Both reader and writer should be using __atomic
operations, like __atomic_load_n
and __atomic_store_n
(you don't need or want an expensive atomic RMW since there's only one writer.) With __ATOMIC_RELAXED
, load and store are as cheap as plain operations (which can't get optimized away into registers.) Normal accesses (not via __atomic
builtins) to a plain non-volatile
non-_Atomic
are never ok with concurrent reads + writes, and will break in practice, e.g. hoisting a load out of a spin-wait loop.
But in new code, you should normally use C11 stdatomic.h
with _Atomic
types (https://en.cppreference.com/w/c/thread), and the macros available for testing if a certain atomic type is lock-free on the target you're compiling for.
(With the old __sync
builtins, I think the design intent was that you'd use volatile
for pure-load and pure-store, since they didn't provide __sync
builtins for that. Hand-rolling your own atomics with volatile
works on normal ISAs with normal compilers like GCC and clang, and the Linux kernel depends on it, but it's not recommended when you can get the job done with C11 stdatomic.h
.)
Lock-free 64-bit atomics
On systems where #if ATOMIC_LLONG_LOCK_FREE > 0
is true, use relaxed (or acq/rel) atomics, depending on what ordering guarantees you need (like if the writer is using the counter to "publish" other data to readers, e.g. if the counter is used as an index into a non-atomic array).
#include <stdatomic.h>
#include <stdint.h>
#if ATOMIC_LLONG_LOCK_FREE > 0
static atomic_uint_fast64_t counter;
// make sure this can inline into readers
uint64_t read_counter() {
return atomic_load_explicit(&counter, memory_order_relaxed); // or m_o_acquire
}
void increment_counter_single_writer() { // one thread only
uint64_t tmp = atomic_load_explicit(&counter, memory_order_relaxed);
// or keep a local copy of the counter in a register and *just* store.
// other threads just see the values we store, doesn't matter how we get them
atomic_store_explicit(&counter, tmp+1, memory_order_relaxed); // or m_o_release
}
// with multiple writers, use atomic_fetch_add_explicit
#else
static uint64_t counter;
static _Atomic unsigned seq;
uint64_t read_counter() { ... }
#endif
Note that some 32-bit systems can do lock-free 64-bit atomics, such as x86 (since P5 Pentium) and some ARM32. See how this compiles on Godbolt with clang for x86 and ARM Cortex-A8 (to pick a random ARM that's not recent).
Otherwise probably a SeqLock
Otherwise, without lock-free 64-bit atomics, use a SeqLock if the counter doesn't increment too often. (See Implementing 64 bit atomic counter with 32 bit atomics). This still lets the readers be truly read-only so they don't contend with each other for cache lines, they only have to retry if they tried to read while the writer was in the middle of an update. (After the writer is done, the cache line containing the counter can be in Shared state on all cores running reader threads, so they can all get hits in cache.)
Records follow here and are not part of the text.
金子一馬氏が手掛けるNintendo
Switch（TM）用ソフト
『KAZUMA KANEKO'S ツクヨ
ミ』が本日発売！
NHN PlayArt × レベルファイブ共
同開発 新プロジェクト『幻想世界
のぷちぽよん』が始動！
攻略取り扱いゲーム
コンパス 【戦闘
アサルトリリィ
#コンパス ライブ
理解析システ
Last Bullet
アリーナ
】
For a monotonic counter, the halves of the counter itself can work as a sequence number to detect tearing. Like read the low half before and after reading the high half, retry if different.
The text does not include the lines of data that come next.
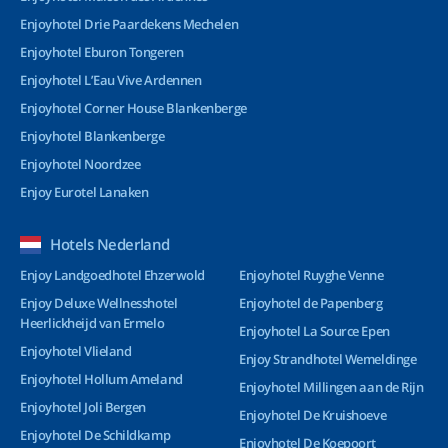
Enjoyhotel Drie Paardekens Mechelen
Enjoyhotel Eburon Tongeren
Enjoyhotel L’Eau Vive Ardennen
Enjoyhotel Corner House Blankenberge
Enjoyhotel Blankenberge
Enjoyhotel Noordzee
Enjoy Eurotel Lanaken
Hotels Nederland
Enjoy Landgoedhotel Ehzerwold
Enjoyhotel Ruyghe Venne
Enjoy Deluxe Wellnesshotel
Enjoyhotel de Papenberg
Heerlickheijd van Ermelo
Enjoyhotel La Source Epen
Enjoyhotel Vlieland
Enjoy Strandhotel Wemeldinge
Enjoyhotel Hollum Ameland
Enjoyhotel Millingen aan de Rijn
Enjoyhotel Joli Bergen
Enjoyhotel De Kruishoeve
Enjoyhotel De Schildkamp
Enjoyhotel De Koepoort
A readers/writers lock would force readers to contend with each other to modify the cache line holding the lock, so the total throughput doesn't scale with number of readers. If you have a very-frequently modified counter (so a seqlock would often be in an inconsistent state), you might consider something more clever, like a queue of recent values so readers could check the most recent consistent value or something?
BTW, ATOMIC_LLONG_LOCK_FREE > 0
seems appropriate: ATOMIC_LLONG_LOCK_FREE == 1
means "sometimes lock-free", but in practice there aren't implementations where some objects are lock-free and some aren't. And if there were, we'd hope that a compiler could arrange for a loose global/static variable to be aligned such that it's atomic.